After eight years of procedure, the Spanish Supreme Court ordered, in June 2025, the restitution of the polychrome statues representing Isaac and Abraham to the city of Saint-Jacques-de-Compostela. The decision puts an end to the dispute between the municipality to the heirs of Francisco Franco, who had lent the works to the Musée du Prado in 2016, thus revealing their location.

In October 2017, the town hall demanded the return of the sculptures within fifteen days, failing which it announced legal action. After the death of Carmen Franco Polo in December 2017, the seven heirs shared family goods, including the statues. The first judgment, in 2018, invited the beneficiaries to produce proof of regular acquisition; No document has been paid to the file. The Supreme Court’s decision reaffirms the rights of the city of Saint-Jacques-de-Compostelle and insists on the need for documented traceability in any property claim.

The judges selected the argument of the municipality, based on the origin of the works: executed between 1168 and 1188 in the workshop of Master Mateo for the portico of the glory of the cathedral, the statues were moved over the restorations. In 1933, they were at the home of the Count of Ximonde, who sold them in 1948 to the city, with a clause prohibiting any transfer outside the town.

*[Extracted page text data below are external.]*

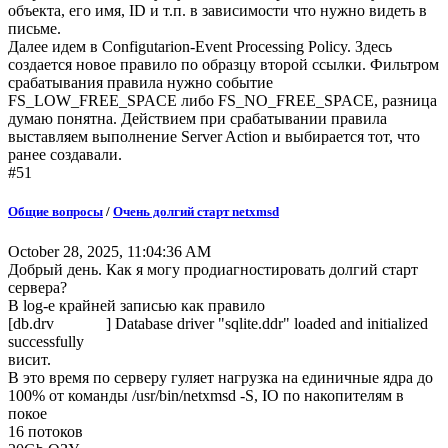
объекта, его имя, ID и т.п. в зависимости что нужно видеть в
письме.
Далее идем в Configutarion-Event Processing Policy. Здесь
создается новое правило по образцу второй ссылки. Фильтром
срабатывания правила нужно событие
FS_LOW_FREE_SPACE либо FS_NO_FREE_SPACE, разница
думаю понятна. Действием при срабатывании правила
выставляем выполнение Server Action и выбирается тот, что
ранее создавали.
#51
Общие вопросы
/
Очень долгий старт netxmsd
October 28, 2025, 11:04:36 AM
Добрый день. Как я могу продиагностировать долгий старт
сервера?
В log-е крайней записью как правило
[db.drv ] Database driver "sqlite.ddr" loaded and initialized
successfully
висит.
В это время по серверу гуляет нагрузка на единичные ядра до
100% от команды /usr/bin/netxmsd -S, IO по накопителям в
покое
16 потоков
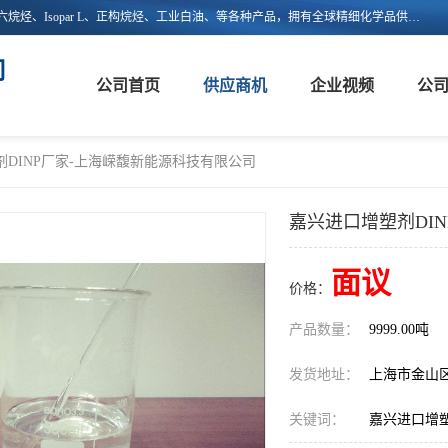
上海嵘馥新能源科技有限公司主营：异构烷烃、异构十二烷烃、异构十六烷烃、Isopar L、正构烷烃、工业白油、等各种产品，拥有全球精细化学品供应链的整合和服务能力，不仅提供自主研发的特种溶剂化学品，还集成了来自欧美、日韩的优质溶剂资源，为市场提供世界级优质溶剂。欢迎广大客户来电咨询！
司
公司首页
供应商机
企业视频
公
剂DINP厂家-上海嵘馥新能源科技有限公司
嘉兴进口增塑剂DI
面议
价格：
产品数量：
9999.00吨
发货地址：
上海市金山
关键词：
嘉兴进口增塑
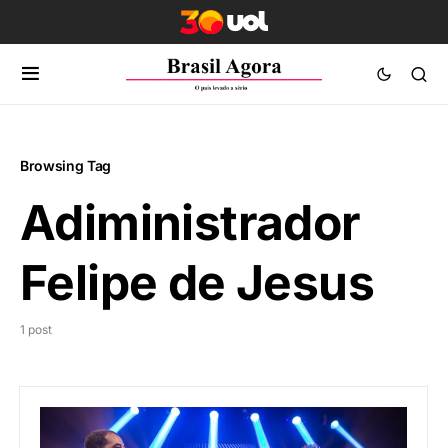
Browsing Tag
Adiministrador
Felipe de Jesus
1 post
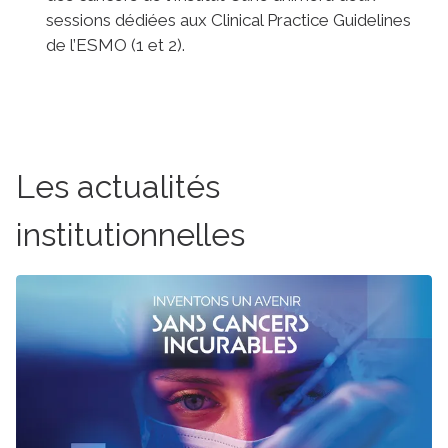
sessions dédiées aux Clinical Practice Guidelines
de l’ESMO (1 et 2).
Les actualités
institutionnelles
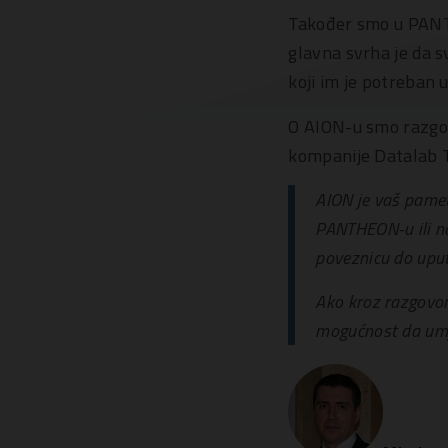
Također smo u PANT
glavna svrha je da 
koji im je potreban
O AION-u smo razgo
kompanije Datalab T
AION je vaš pame
PANTHEON-u ili na
poveznicu do uput
Ako kroz razgovor
mogućnost da umje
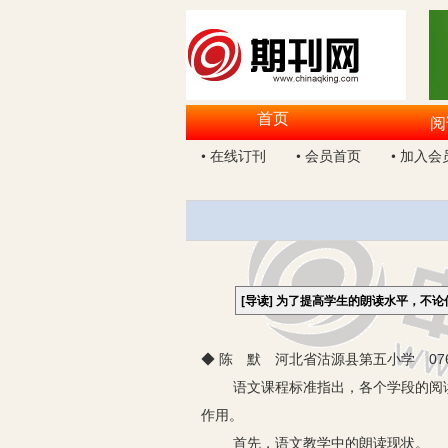
首页
阅
• 在线订刊
• 会员首页
• 加入会
[导读]
为了提高学生的朗读水平，不论
◆ 陈 默 河北省沽源县第五小学 076
语文课程标准指出，各个学段的阅
作用。
首先，语文教学中的朗读现状。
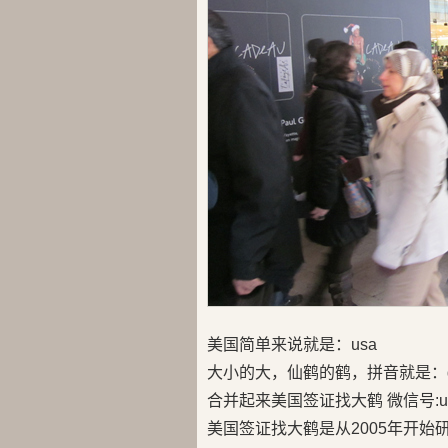
美国简单来说就是：usa
大小的大，仙鹤的鹤，拼音就是：d
合并起来美国签证找大鹤 微信号:us
美国签证找大鹤是从2005年开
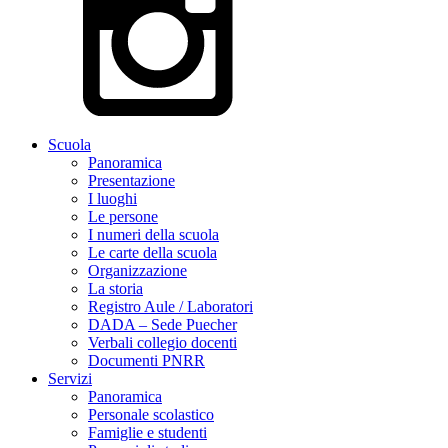
Scuola
Panoramica
Presentazione
I luoghi
Le persone
I numeri della scuola
Le carte della scuola
Organizzazione
La storia
Registro Aule / Laboratori
DADA – Sede Puecher
Verbali collegio docenti
Documenti PNRR
Servizi
Panoramica
Personale scolastico
Famiglie e studenti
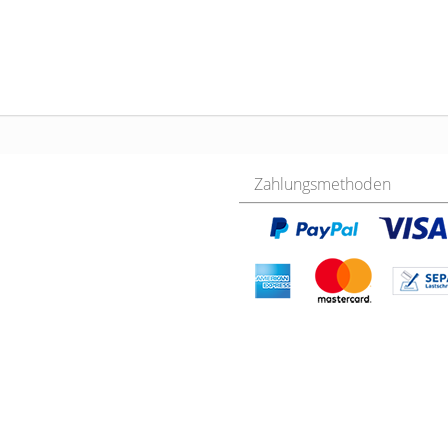
Zahlungsmethoden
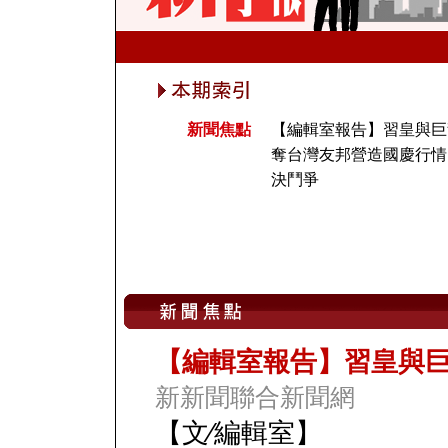
新聞焦點
【編輯室報告】習皇與巨
奪台灣友邦營造國慶行情
決鬥爭
【編輯室報告】習皇與
新新聞聯合新聞網
【文∕編輯室】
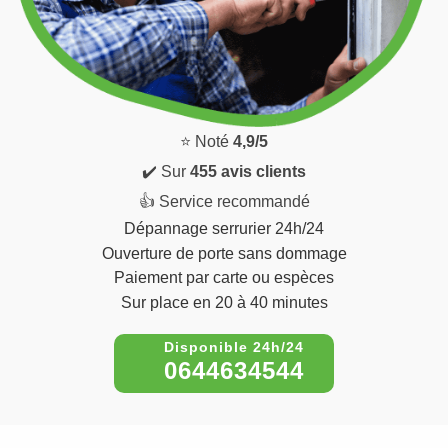
⭐ Noté
4,9/5
✔️ Sur
455 avis clients
👍 Service recommandé
Dépannage serrurier 24h/24
Ouverture de porte sans dommage
Paiement par carte ou espèces
Sur place en 20 à 40 minutes
0644634544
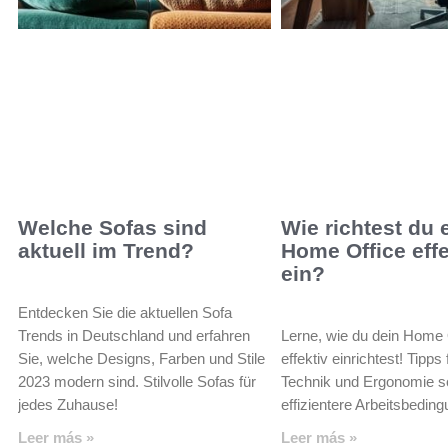
Welche Sofas sind
Wie richtest du 
aktuell im Trend?
Home Office effe
ein?
Entdecken Sie die aktuellen Sofa
Trends in Deutschland und erfahren
Lerne, wie du dein Home 
Sie, welche Designs, Farben und Stile
effektiv einrichtest! Tipps
2023 modern sind. Stilvolle Sofas für
Technik und Ergonomie s
jedes Zuhause!
effizientere Arbeitsbedin
Leer más »
Leer más »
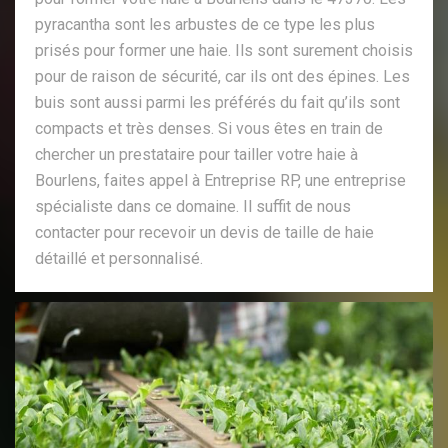
pyracantha sont les arbustes de ce type les plus
prisés pour former une haie. Ils sont surement choisis
pour de raison de sécurité, car ils ont des épines. Les
buis sont aussi parmi les préférés du fait qu’ils sont
compacts et très denses. Si vous êtes en train de
chercher un prestataire pour tailler votre haie à
Bourlens, faites appel à Entreprise RP, une entreprise
spécialiste dans ce domaine. Il suffit de nous
contacter pour recevoir un devis de taille de haie
détaillé et personnalisé.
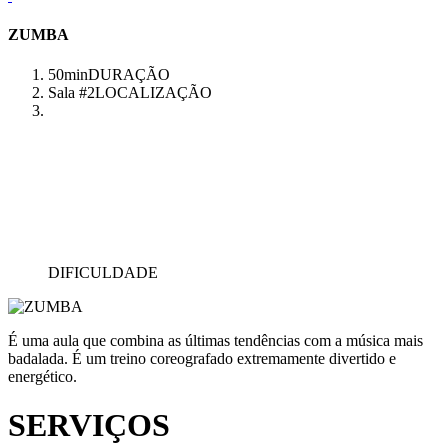
ZUMBA
50min
DURAÇÃO
Sala #2
LOCALIZAÇÃO
DIFICULDADE
É uma aula que combina as últimas tendências com a música mais
badalada. É um treino coreografado extremamente divertido e
energético.
SERVIÇOS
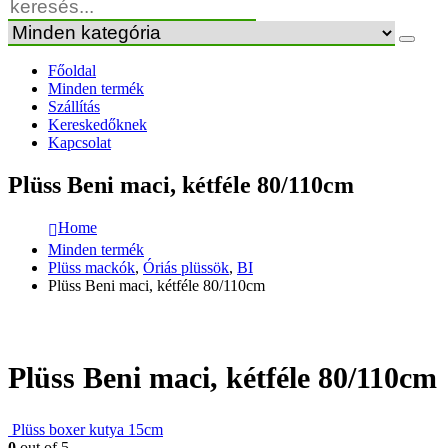
Főoldal
Minden termék
Szállítás
Kereskedőknek
Kapcsolat
Plüss Beni maci, kétféle 80/110cm
Home
Minden termék
Plüss mackók
,
Óriás plüssök
,
BI
Plüss Beni maci, kétféle 80/110cm
Plüss Beni maci, kétféle 80/110cm
Plüss boxer kutya 15cm
0
out of 5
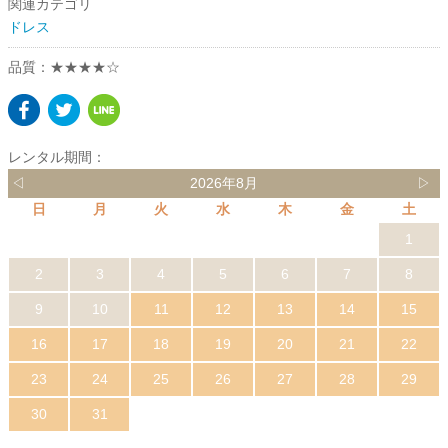
関連カテゴリ
ドレス
品質：★★★★☆
レンタル期間：
◁
2026年8月
▷
日
月
火
水
木
金
土
1
2
3
4
5
6
7
8
9
10
11
12
13
14
15
16
17
18
19
20
21
22
23
24
25
26
27
28
29
30
31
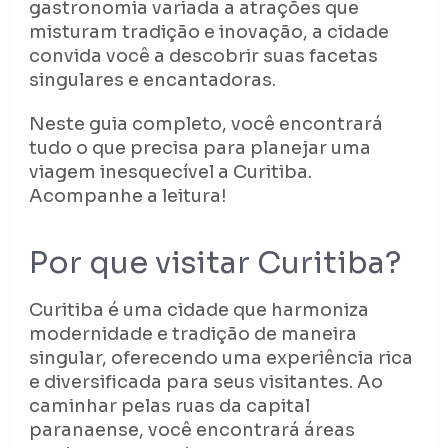
gastronomia variada a atrações que
misturam tradição e inovação, a cidade
convida você a descobrir suas facetas
singulares e encantadoras.
Neste guia completo, você encontrará
tudo o que precisa para planejar uma
viagem inesquecível a Curitiba.
Acompanhe a leitura!
Por que visitar Curitiba?
Curitiba é uma cidade que harmoniza
modernidade e tradição de maneira
singular, oferecendo uma experiência rica
e diversificada para seus visitantes. Ao
caminhar pelas ruas da capital
paranaense, você encontrará áreas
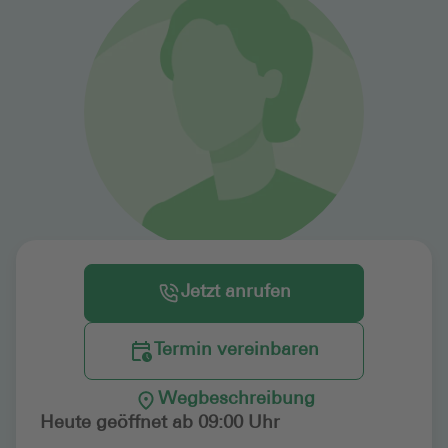
Jetzt anrufen
Termin vereinbaren
Wegbeschreibung
Heute geöffnet ab 09:00 Uhr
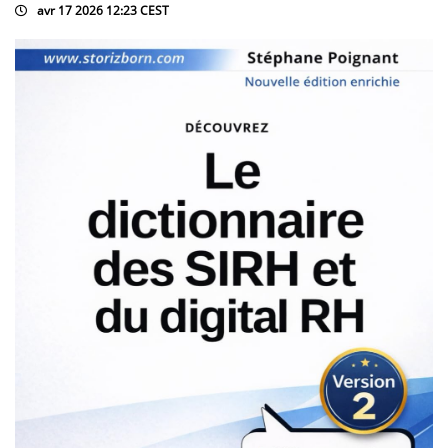
avr 17 2026 12:23 CEST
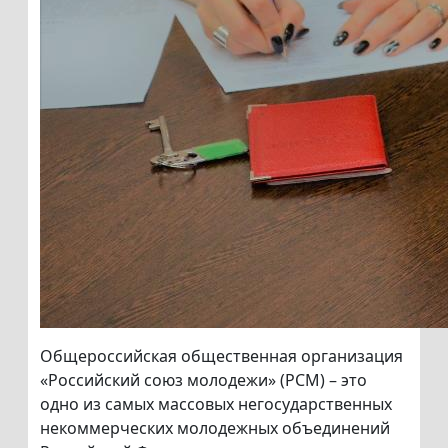
Общероссийская общественная организация
«Российский союз молодежи» (РСМ) – это
одно из самых массовых негосударственных
некоммерческих молодежных объединений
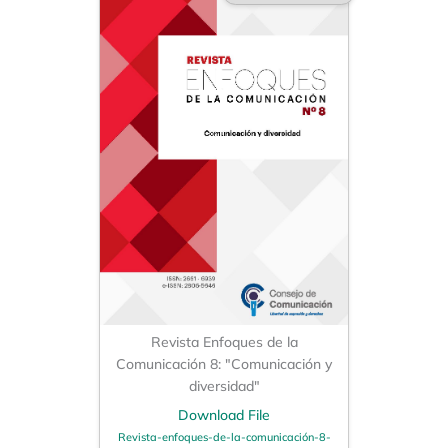
Revista Enfoques de la
Comunicación 8: "Comunicación y
diversidad"
Download File
Revista-enfoques-de-la-comunicación-8-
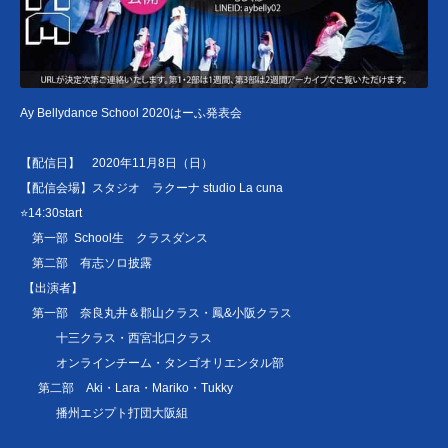
Ay Bellydance School 2020はーふ発表会
【配信日】 2020年11月8日（日）
【配信会場】スタジオ ラクーナ studio La cuna
⭐14:30start
第一部 School生 クラスダンス
第二部 有志ソロ披露
【出演者】
第一部 奈良丸井＆郡山クラス・鳳&小阪クラス
十三クラス・西宮北口クラス
オンラインチーム・タンゴオリエンタル部
第二部 Aki・Lara・Mariko・Tukky
播州エジプト打団大阪組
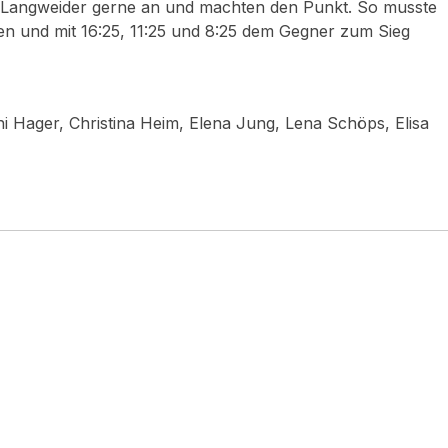
 Langweider gerne an und machten den Punkt. So musste
n und mit 16:25, 11:25 und 8:25 dem Gegner zum Sieg
i Hager, Christina Heim, Elena Jung, Lena Schöps, Elisa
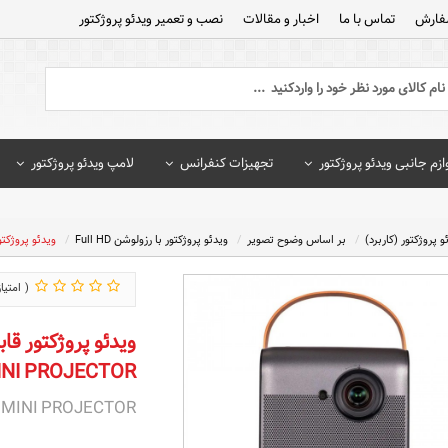
فارش
تماس با ما
اخبار و مقالات
نصب و تعمیر ویدئو پروژکتور
ازم جانبی ویدئو پروژکتور
تجهیزات کنفرانس
لامپ ویدئو پروژکتور
و پروژکتور (کاربرد)
بر اساس وضوح تصویر
ویدئو پروژکتور با رزولوشن Full HD
ویدئو پروژکتور قابل 
INI PROJECTOR
 MINI PROJECTOR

In 1954, during an official visit, Carmen Polo, wife of the dictator, noticed the parts and had them sent discreetly to the Meirás palace, the couple’s summer residence, with the help of the mayor of the time. According to Emilio Silva, president of the Association for the recovery of historical memory (ARMH), this episode is part of a wider practice of spoliations operated by the Franco family: “Madrid’s jewelers were to be prepared because when Franco’s wife came, she took what she wanted and never paid anything. »» They enriched themselves considerably during the reign of the dictator. The Meirás Palace had also been attributed to Franco by the government in a diverted manner.

The defense of the national artistic heritage, created by the regime in 1938 to recover the goods displaced during the civil war, also diverted numerous works to public or private collections; The historian Arturo Colorado Castellary estimates the number of parts concerned at 8,710.

Adopted in 2022, the law of democratic memory offers a framework for the return of property seized under Francoism. Apart from the recovery of the statues of Isaac and Abraham and, in 2020, of the Palais de Meirás, the initiatives remain limited: the Ministry of Culture has made a portrait of Francisco Giner de Los Ríos to the foundation of the same name, while the Cabillo de Grande Canarie returned five paintings to the family of the former mayor of Madrid Pedro Rico. However, it is necessary to separate the spoliations orchestrated by the state from those organized by the dictator’s family.